> [WORK ORDER]
The answer must be a single number: how many lines of the records below contain "スピーカー".

--

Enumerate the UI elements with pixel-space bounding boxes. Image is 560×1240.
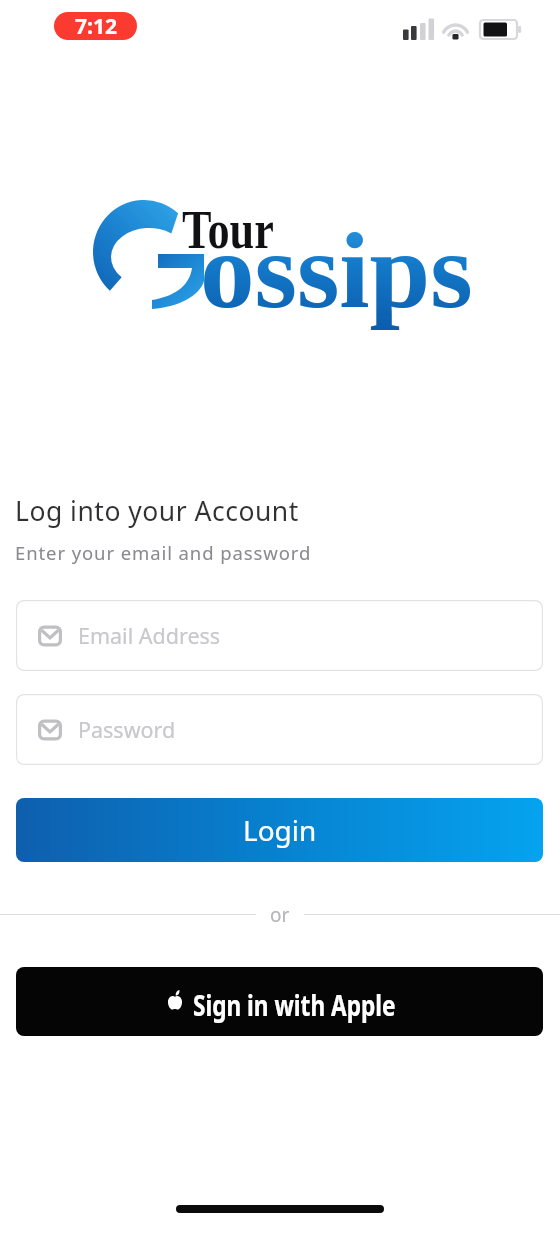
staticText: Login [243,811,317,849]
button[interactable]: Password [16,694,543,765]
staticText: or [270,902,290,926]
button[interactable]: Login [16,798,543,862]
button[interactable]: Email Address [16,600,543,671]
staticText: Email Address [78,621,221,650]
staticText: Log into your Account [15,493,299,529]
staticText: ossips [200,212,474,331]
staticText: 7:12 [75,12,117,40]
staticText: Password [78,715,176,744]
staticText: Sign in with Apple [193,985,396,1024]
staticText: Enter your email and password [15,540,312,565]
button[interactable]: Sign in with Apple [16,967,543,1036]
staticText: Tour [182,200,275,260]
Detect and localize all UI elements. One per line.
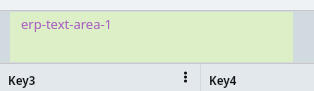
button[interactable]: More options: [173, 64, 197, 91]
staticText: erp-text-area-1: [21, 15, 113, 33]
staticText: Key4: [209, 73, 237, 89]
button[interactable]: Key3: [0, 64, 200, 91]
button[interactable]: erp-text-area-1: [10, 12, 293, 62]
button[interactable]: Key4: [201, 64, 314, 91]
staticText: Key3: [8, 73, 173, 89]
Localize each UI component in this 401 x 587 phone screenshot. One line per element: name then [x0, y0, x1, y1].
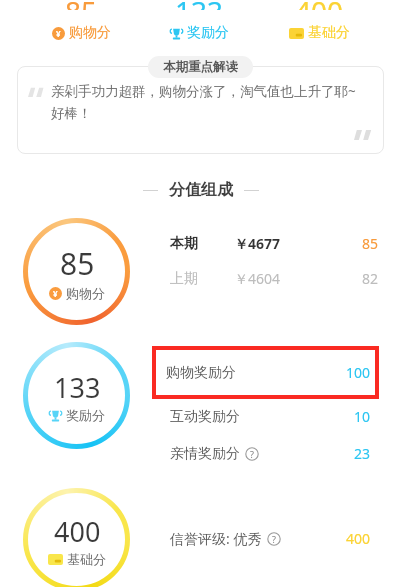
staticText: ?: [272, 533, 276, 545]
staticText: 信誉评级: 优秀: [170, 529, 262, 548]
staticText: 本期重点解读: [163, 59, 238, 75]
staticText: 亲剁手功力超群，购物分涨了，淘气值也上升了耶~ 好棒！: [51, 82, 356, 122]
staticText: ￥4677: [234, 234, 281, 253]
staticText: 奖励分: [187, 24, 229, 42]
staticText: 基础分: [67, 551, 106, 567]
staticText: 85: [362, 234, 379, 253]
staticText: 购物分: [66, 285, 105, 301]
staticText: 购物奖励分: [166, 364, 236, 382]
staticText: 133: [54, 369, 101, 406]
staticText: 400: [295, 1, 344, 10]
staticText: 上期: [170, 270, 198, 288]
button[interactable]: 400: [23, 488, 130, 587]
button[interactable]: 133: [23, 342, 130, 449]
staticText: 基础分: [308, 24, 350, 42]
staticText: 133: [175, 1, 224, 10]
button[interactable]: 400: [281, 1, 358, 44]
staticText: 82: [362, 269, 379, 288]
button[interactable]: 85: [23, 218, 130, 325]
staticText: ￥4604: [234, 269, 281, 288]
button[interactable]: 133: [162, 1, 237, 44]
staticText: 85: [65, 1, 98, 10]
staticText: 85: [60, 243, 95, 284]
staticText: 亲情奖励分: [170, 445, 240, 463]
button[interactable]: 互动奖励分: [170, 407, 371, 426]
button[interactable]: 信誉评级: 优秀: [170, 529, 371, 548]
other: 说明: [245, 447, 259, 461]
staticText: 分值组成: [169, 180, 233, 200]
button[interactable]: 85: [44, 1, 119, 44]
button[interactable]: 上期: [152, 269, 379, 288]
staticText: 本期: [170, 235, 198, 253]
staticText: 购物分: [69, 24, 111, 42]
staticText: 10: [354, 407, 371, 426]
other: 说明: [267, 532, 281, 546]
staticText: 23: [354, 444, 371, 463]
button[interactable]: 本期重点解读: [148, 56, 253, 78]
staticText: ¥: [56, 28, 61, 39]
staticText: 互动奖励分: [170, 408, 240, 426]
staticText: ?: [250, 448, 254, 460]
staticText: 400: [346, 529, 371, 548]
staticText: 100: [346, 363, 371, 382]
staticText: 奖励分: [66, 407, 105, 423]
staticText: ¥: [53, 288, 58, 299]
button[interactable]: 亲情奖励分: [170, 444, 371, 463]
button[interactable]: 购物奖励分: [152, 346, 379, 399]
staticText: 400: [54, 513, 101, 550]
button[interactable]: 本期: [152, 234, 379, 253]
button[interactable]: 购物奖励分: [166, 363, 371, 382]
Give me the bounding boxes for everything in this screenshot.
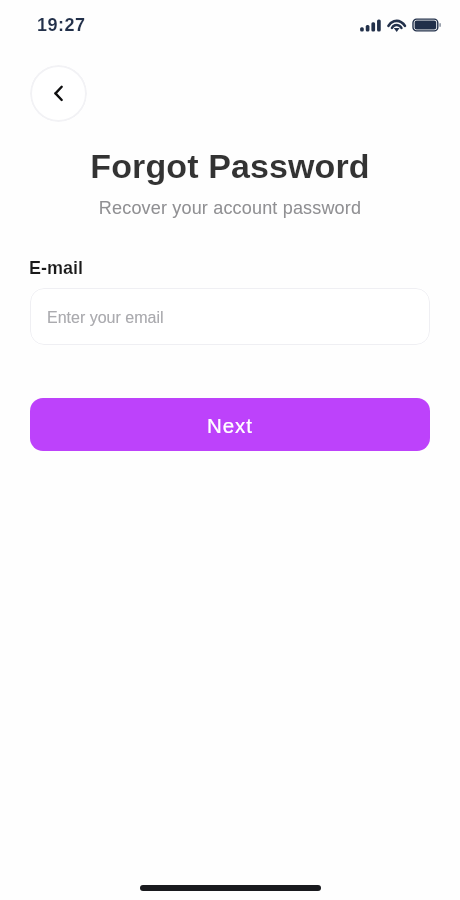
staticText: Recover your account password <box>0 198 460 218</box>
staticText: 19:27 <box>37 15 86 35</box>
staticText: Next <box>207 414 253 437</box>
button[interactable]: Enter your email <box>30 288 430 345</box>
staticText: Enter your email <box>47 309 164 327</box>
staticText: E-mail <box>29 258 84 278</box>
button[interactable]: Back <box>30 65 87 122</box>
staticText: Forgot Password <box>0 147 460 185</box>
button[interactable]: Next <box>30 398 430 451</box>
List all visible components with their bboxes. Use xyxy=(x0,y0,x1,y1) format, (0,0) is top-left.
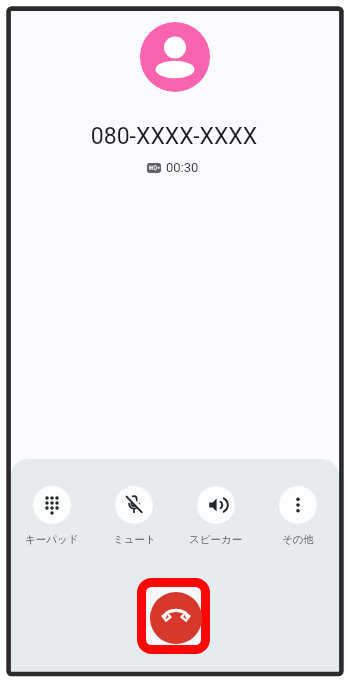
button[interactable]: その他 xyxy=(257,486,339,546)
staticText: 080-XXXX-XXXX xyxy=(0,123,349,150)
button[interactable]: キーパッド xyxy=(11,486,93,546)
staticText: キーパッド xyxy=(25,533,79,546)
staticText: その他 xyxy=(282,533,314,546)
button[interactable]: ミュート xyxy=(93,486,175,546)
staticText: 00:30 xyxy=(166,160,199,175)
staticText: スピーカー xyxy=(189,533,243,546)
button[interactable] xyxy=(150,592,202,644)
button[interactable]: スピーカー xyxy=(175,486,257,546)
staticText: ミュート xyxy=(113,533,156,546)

--

> [EXERCISE RESULT]
2